Temple developed the W EAR device, which was on display at a recent wearable tech event, with her professor, Eric Rosenthal, from the Interactive Telecommunications Program at New York University (ITP). She came up with the idea after developing a directional speaker during her graduate work at ITP, realizing she could use the same techniques to create directional mic that’s much, much smaller than the typical shotgun microphone. (Watch an early test from last year below.)
Temple is a Fort Greene artist, but she also works as an interpreter for people with hearing loss. She knows that the cost of hearing aids are prohibitively expensive for people without insurance. They can run in the thousands of dollars, she said.
Temple and Rosenthal believe they can mass produce the W EAR at cost in the low hundreds. Maybe even for less than $200, and give it a look similar to an iPod. A user could then wear the device around their neck, use regular headphones and draw no more attention by wearing it than someone would listening to music.
“The stigma of having a disability is non-existent with glasses, and I’d like to make something that accomplishes that for hearing,” she said.

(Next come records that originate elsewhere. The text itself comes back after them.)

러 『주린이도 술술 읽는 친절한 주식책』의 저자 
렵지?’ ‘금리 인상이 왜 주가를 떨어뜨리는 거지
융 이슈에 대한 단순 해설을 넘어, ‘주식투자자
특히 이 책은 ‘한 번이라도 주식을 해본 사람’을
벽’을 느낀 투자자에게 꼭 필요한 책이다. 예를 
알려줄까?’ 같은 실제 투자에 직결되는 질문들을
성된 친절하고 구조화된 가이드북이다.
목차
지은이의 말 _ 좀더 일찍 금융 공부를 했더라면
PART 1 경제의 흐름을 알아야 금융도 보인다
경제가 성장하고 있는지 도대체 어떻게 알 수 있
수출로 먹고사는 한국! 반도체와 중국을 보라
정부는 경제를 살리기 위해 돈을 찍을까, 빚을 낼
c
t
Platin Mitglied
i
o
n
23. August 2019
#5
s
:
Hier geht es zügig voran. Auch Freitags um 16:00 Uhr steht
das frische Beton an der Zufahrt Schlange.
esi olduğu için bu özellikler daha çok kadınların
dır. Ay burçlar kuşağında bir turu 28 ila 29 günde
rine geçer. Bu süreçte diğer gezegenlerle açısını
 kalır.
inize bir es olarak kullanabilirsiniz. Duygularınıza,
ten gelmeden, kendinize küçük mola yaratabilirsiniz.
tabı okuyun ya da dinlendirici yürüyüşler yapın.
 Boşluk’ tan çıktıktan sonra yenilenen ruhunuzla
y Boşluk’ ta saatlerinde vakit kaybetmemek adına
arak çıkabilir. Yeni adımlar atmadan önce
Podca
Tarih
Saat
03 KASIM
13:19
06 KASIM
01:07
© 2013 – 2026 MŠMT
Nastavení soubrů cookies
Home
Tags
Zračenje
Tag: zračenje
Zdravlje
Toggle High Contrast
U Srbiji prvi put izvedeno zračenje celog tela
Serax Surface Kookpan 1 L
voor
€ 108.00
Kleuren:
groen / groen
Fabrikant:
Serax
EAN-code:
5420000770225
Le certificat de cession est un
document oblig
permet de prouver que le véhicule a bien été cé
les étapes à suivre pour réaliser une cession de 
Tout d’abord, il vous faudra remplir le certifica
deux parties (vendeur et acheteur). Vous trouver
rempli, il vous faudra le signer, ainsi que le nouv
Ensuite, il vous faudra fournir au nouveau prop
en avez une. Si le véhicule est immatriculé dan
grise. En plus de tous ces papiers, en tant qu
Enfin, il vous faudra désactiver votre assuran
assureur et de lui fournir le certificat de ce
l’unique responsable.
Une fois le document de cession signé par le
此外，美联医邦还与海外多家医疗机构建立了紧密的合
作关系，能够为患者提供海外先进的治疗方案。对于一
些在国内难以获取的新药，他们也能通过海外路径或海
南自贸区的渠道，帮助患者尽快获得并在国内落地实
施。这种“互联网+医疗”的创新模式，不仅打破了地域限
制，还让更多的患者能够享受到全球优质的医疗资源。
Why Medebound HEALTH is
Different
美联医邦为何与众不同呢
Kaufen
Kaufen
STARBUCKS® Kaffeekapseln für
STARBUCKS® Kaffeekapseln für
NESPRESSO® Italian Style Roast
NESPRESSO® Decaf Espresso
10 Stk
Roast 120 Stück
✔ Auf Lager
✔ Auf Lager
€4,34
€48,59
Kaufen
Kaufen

Rosenthal and Temple have been working on the product for about two years now. She went through more prototypes than she can count — see some of them on her Vimeo. All the fabrication has been done in her studio. She would make a new design there and then take it to NYU and let Rosenthal test it out and give her feedback.
The biggest breakthrough came when she learned how to build the circuit boards using the surface mount technique rather than through-hole circuit boards. In other words, rather than her components having little legs that pass through the circuit board and get soldered on, they rest directly on the solder and are then baked onto the circuit board. It’s a very delicate procedure, primarily used now to make cell phones as thin and compact as they are.
Temple spent three to four months over the last year learning to do it by hand, with tweezers and a microscope. The intricacy is worth it, she said, because the system works better that way, making the device much smaller and much lighter. The photo below shows a prototype made with through-holes in the foreground and a more recent one in the background.
W EAR is pursuing crowdfunding options now. They have an application to conduct a Kickstarter in and are waiting to see whether or not it will be approved.
“We’re seeing if it’s a good fit,” she says. The trouble the team has now is that they don’t have the customer base to make thousands and thousands of the device with a large manufacturer, but they also can’t hand manufacture them in the quantity they could reasonably expect to serve.
Right now, they have about 20 handmade devices out in the hands of people with hearing loss and the feedback has been very positive. The device also has applications for field recording more precisely, in the form of a much lower profile directional microphone, for recording music or video.